World Travel Guide > Guides > Europe > Belgium > Bruges

Local time Bruges


Getting around Bruges

Public transport

The cobbled streets of Bruges’ Old Town are well worn by the millions of tourists who have walked around this fairytale city. And you should take a leaf from their book, because the best way to explore Bruges is on foot. Built in a bygone era before the motor car, the Old Town was never designed to accommodate vehicles and is best avoided. If you want to get from A to B quickly then follow the locals’ lead and get on your bike – two wheels are definitely better than four in Bruges. 

If that sounds like too much effort, you could always jump in a taxi and let the driver worry about navigating the city’s narrow streets and one-way systems.

De Lijn (tel: +32 70 220 200; operates the Bruges city and Flanders regional bus services, with more than 50 routes serving the city and surrounding areas including the coast. The main bus terminal is outside the railway station, with many services also stopping at 't Zand opposite the new Concert Hall and in the central Markt. 

You can buy single tickets (valid for any journey within one hour), SMS tickets (cheaper, and ordered via your mobile phone), a 10-ticket Lijn card, a one-day pass, a three-day pass or a five-day pass.


You can find taxi stands at Markt and at the station. Local operators include Euro Taxi (tel: +32 50 317 731) and Taxi Snel (tel: +32 50 363 649). It's usual to round up the fare.


If you can avoid driving in Bruges, it’s best to do so. Streets in the Old Town are easily congested and on-street parking is expensive and limited to designated areas; in metered spaces the maximum stay during the day is two hours, which leaves you barely enough time for a Flemish lunch.

Add this to the confusing one-way systems and you have a motoring experience that could make a saint swear.
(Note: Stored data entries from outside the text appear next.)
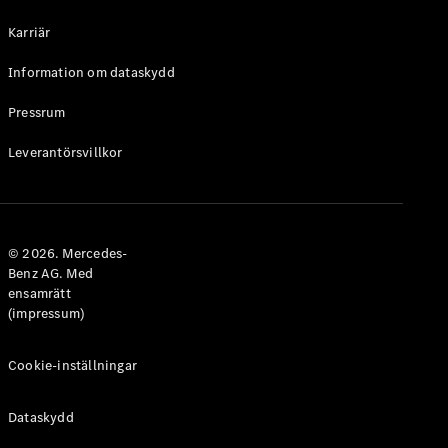
Halvkombi
Karriär
Konfigurator
Information om dataskydd
Mercedes-
Benz Online
Pressrum
Store
Leverantörsvillkor
Coupé
© 2026. Mercedes-
Benz AG. Med
ensamrätt
Alla Coupé
(impressum)
CLE Coupé
Mercedes-
AMG GT
Cookie-inställningar
Coupé
Mercedes-
Dataskydd
AMG GT 4-
Dörrars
If you have no choice but to bring your car, find a hotel with reserved spaces to take the hassle and expense out of parking. Alternatively, you could leave your motor at Centrum Station where there is a 1,500-space car park. The charge includes a bus ride into the city.

Car hire

If you want to explore the wider Flanders region, renting a vehicle is a great way to do so. Car hire is available from Avis (tel: + 32 50 394 400;, Europcar (tel: +32 50 314 544; and Luxauto (tel: +32 50 314 848; The minimum age for hiring a car is usually 21, but expect to pay a surcharge if you're under 25.

Bicycle hire

Cycling is a popular and practical way to get around in Bruges, but cyclists should be careful on the narrower historic streets of the centre. You can hire bikes from De Ketting, Gentpoortstraat 23 (tel: +32 50 344 196;, and Popelier, Mariastraat 26 (tel: +32 50 343 262;, as well as at the railway station, many hotels and hostels.

A digital image at

Book Accommodation

Featured Hotels


Hotel Navarra

A grand hotel in a compact city, the Navarra is housed in a gorgeous, listed building in the heart of Bruges. There are 94 comfortable rooms in total, not to mention a fabulous swimming pool and sauna, which is the perfect tonic after a day of sightseeing. If you’ve brought your wheels to the city, the hotel’s on-site parking will ease the burden.

Hotel Fevery

Small, friendly and family-run, the Fevery is in a quiet spot just 10 minutes from the central market square. Rooms are simply furnished, but homely and good value. The fact there are only 10 of them keeps the service personal, ensuring the vibe stays like that of a suburban bed and breakfast, rather than a slick city hotel.

The Pand Hotel

Quite possibly the best place to stay in Bruges, The Pand is a small, luxurious hotel in the heart of the Old Town. Sumptuous but not showy, this former 18th-century carriage house has a friendly, laid-back ambiance and one of the best champagne breakfasts in the city. Festooned with the owner’s personal collection of antiques, there are 26 individually designed rooms to choose from.

Hotel Jacobs

Nestled down a sleepy side street on the edge of the Old Town, Hotel Jacobs is one of the best budget options in Bruges. This pretty, step-gabled building has 23 homely rooms, each with their own bathroom. Renovated a few years back, there’s free Wi-Fi, a bumper buffet breakfast and plenty of information about local attractions. The 10-minute walk into town is pleasant and easy-going.


Another wallet-friendly option, the Passage is a youth hostel, budget hotel, and restaurant split between two Old Town buildings. Scruffy and old fashioned but charming nonetheless, the Passage offers dorm beds, cheap doubles, and reasonably priced food. The staff are helpful and Bruges’ main attractions are just a short stroll away.

Hotel de Orangerie

Opulence abounds in the 20 large and lavish rooms of this lovely boutique hotel, housed in a former 15th-century monastery. Those facing the picturesque canal have some of the best views in town. If you can tear yourself away, the lounge bar has a warming open fire in winter, or you can enjoy afternoon tea in the elegant winter garden.